(Aim of the exercise) Skip the pictures and retype exactly the lines from the one holding "At what (x,y)" through the end of the entries.

*** Opening Task data ***

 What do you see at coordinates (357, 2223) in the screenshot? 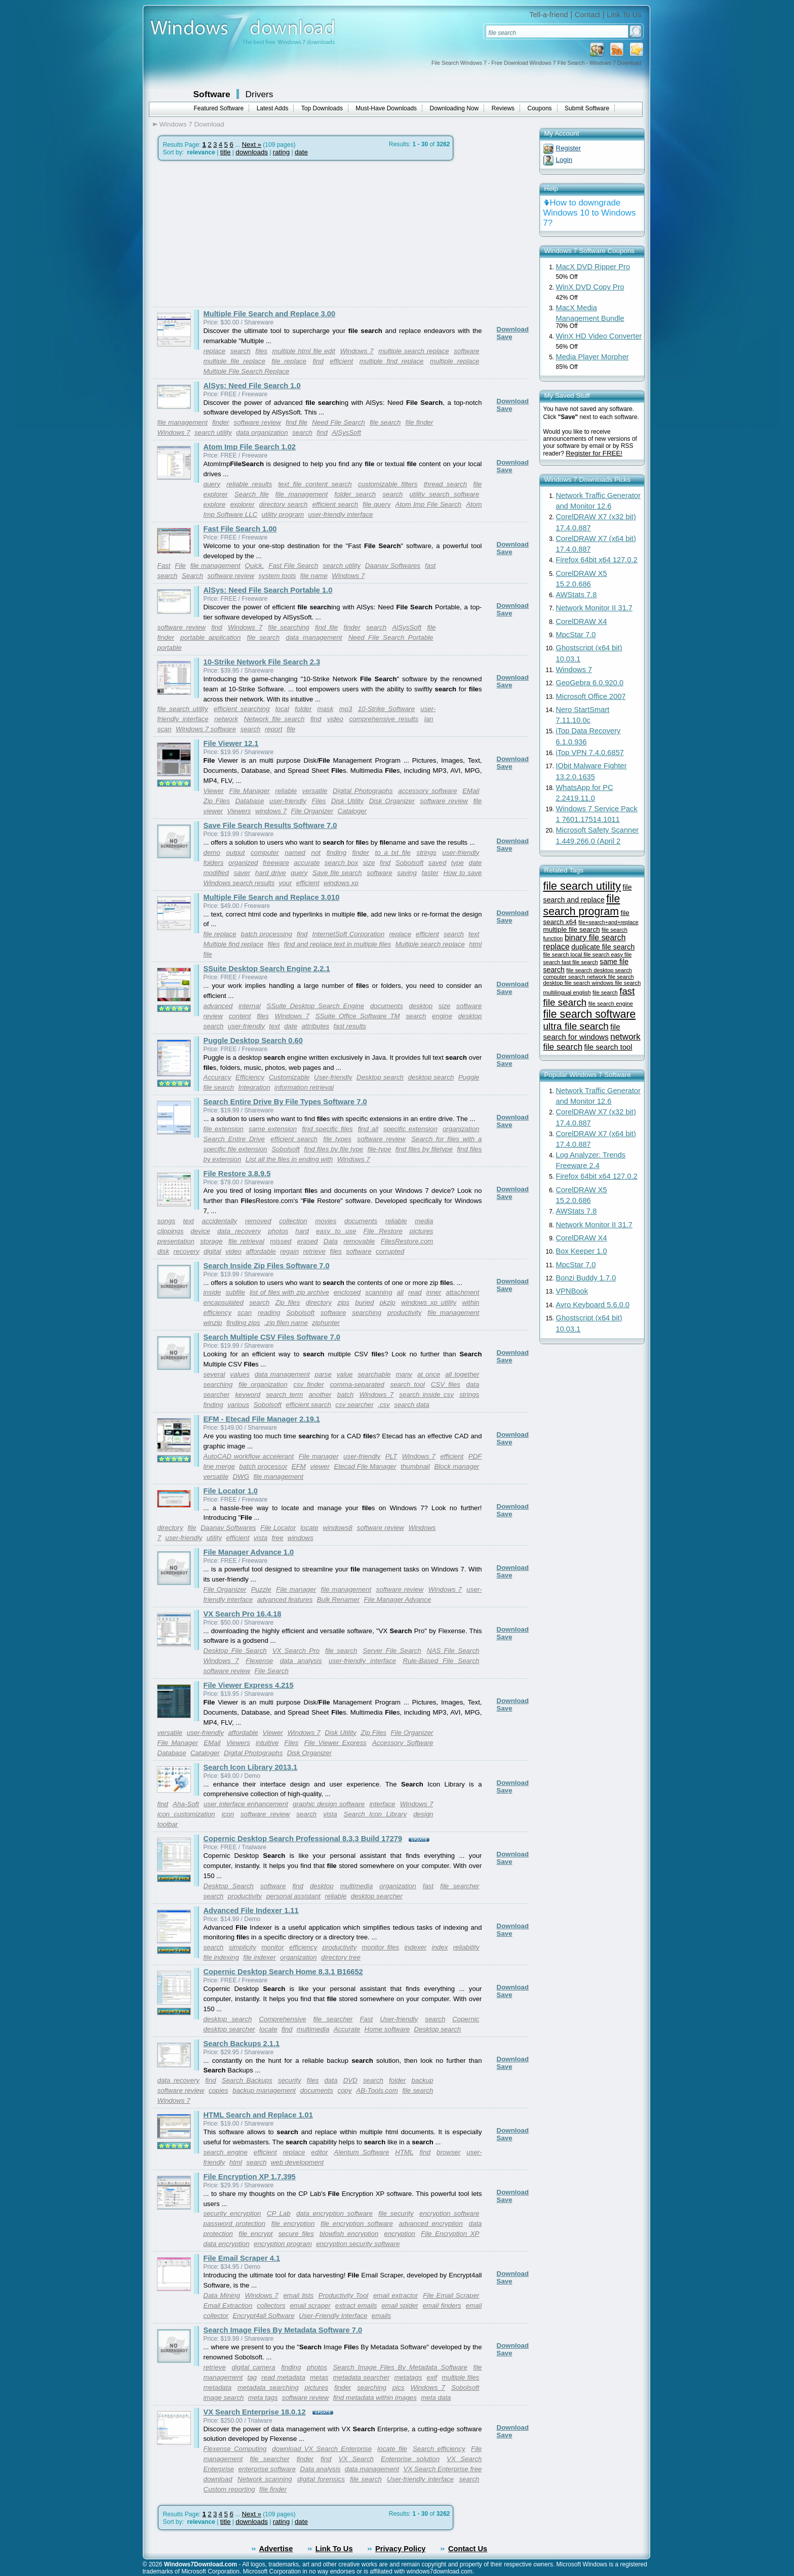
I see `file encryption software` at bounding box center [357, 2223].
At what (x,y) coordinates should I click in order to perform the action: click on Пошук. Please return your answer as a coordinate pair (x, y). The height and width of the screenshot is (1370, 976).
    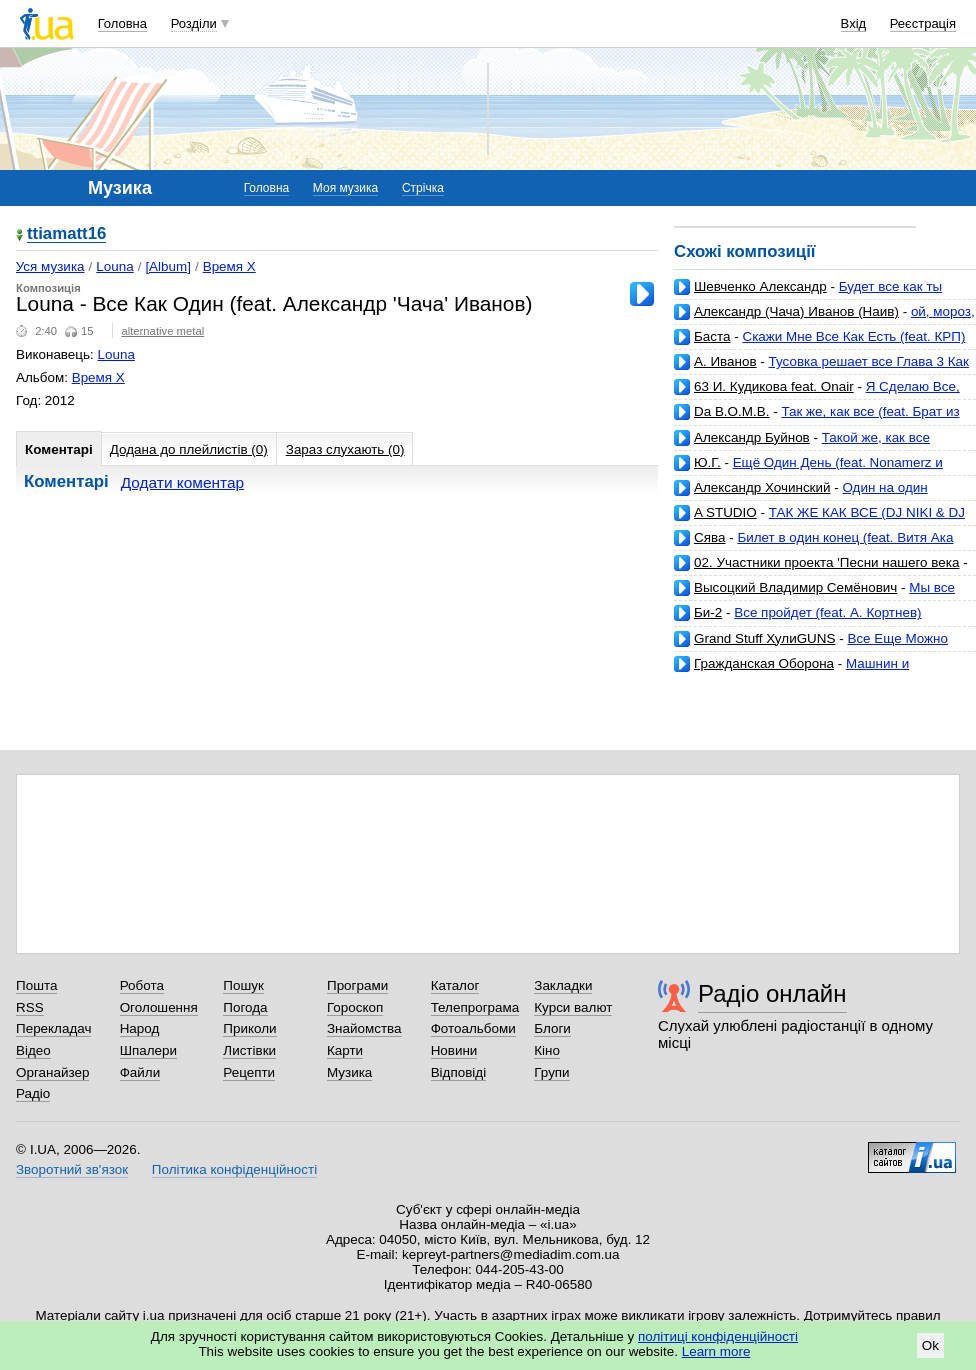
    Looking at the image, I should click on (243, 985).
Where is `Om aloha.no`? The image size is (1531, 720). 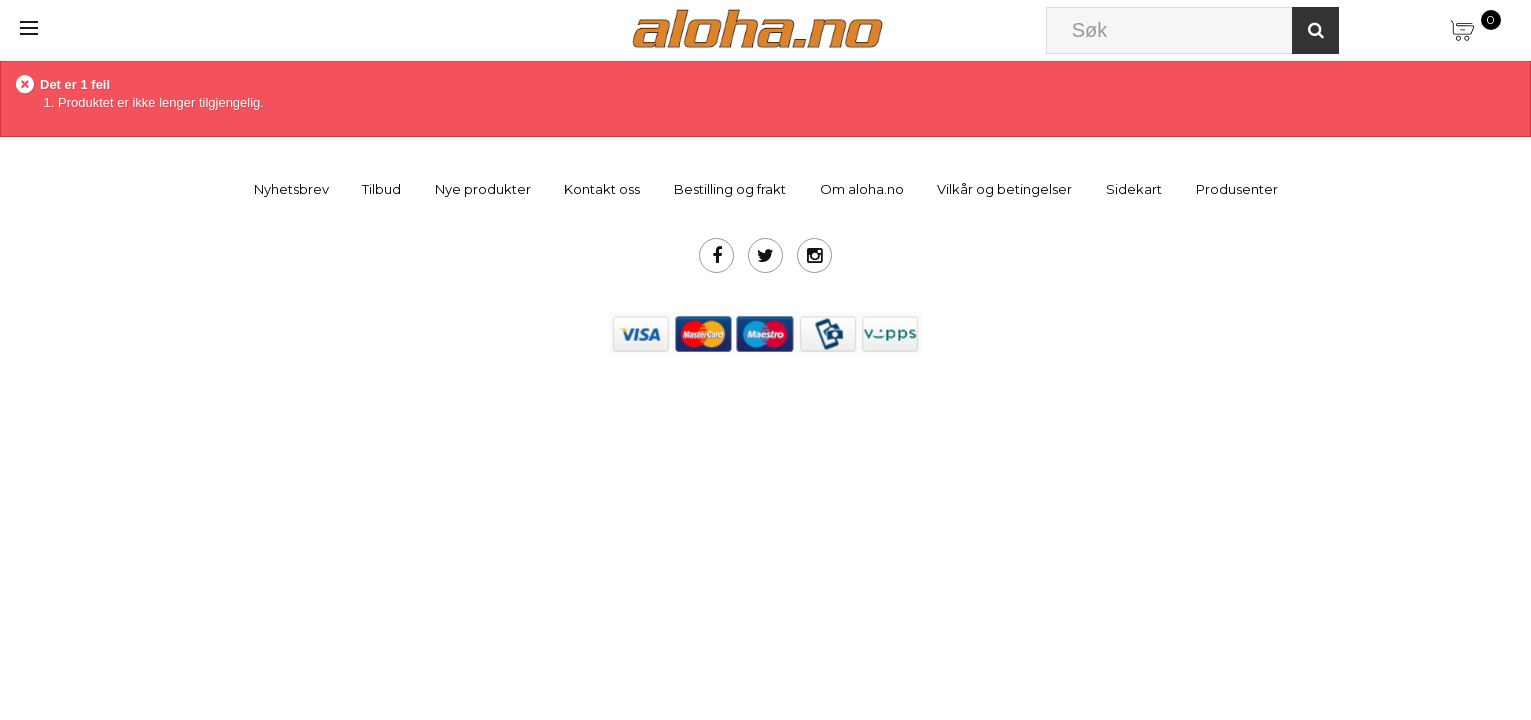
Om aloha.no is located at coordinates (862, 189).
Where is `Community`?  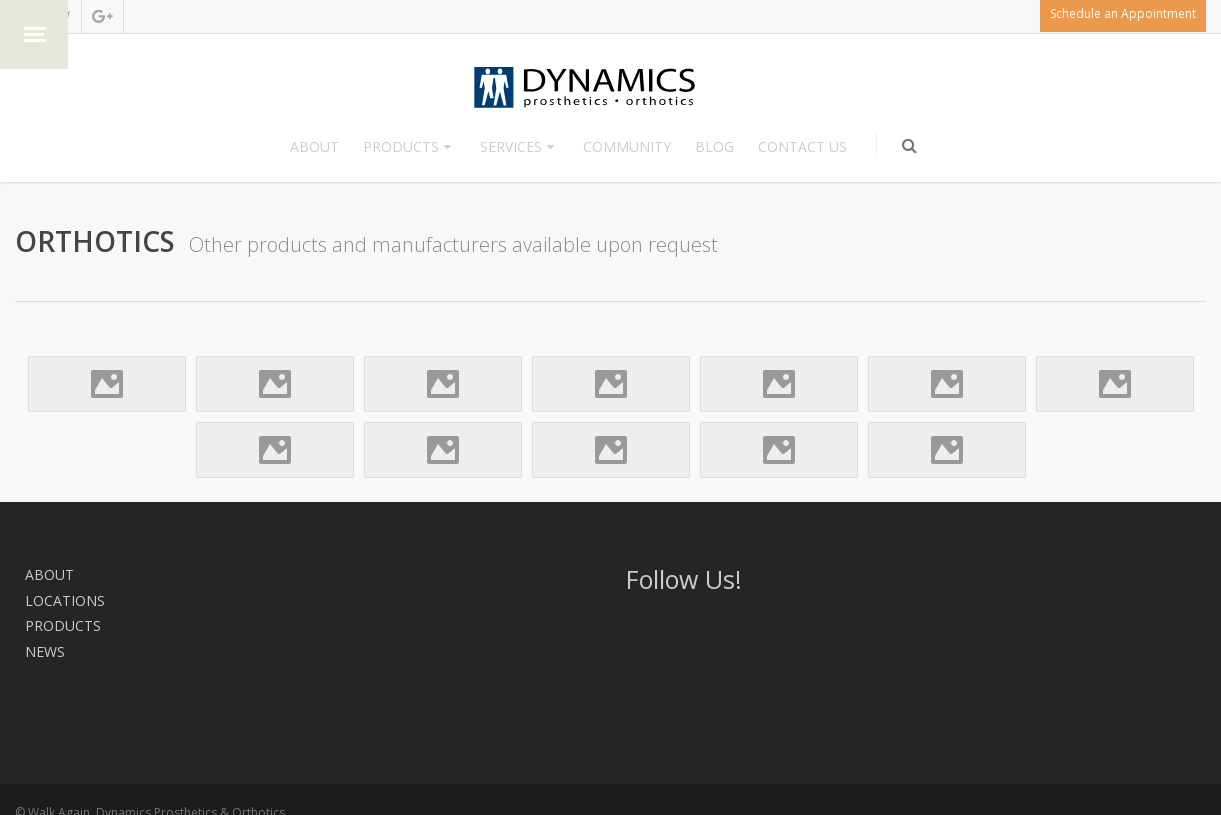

*** Closing Task data ***

(Task response)
At what (x,y) coordinates should I click in order to perform the action: click on Пошук. Please return your answer as a coordinate pair (x, y). The height and width of the screenshot is (1370, 976).
    Looking at the image, I should click on (243, 985).
Where is `Om aloha.no`? The image size is (1531, 720). 
Om aloha.no is located at coordinates (862, 189).
Where is `Community`?  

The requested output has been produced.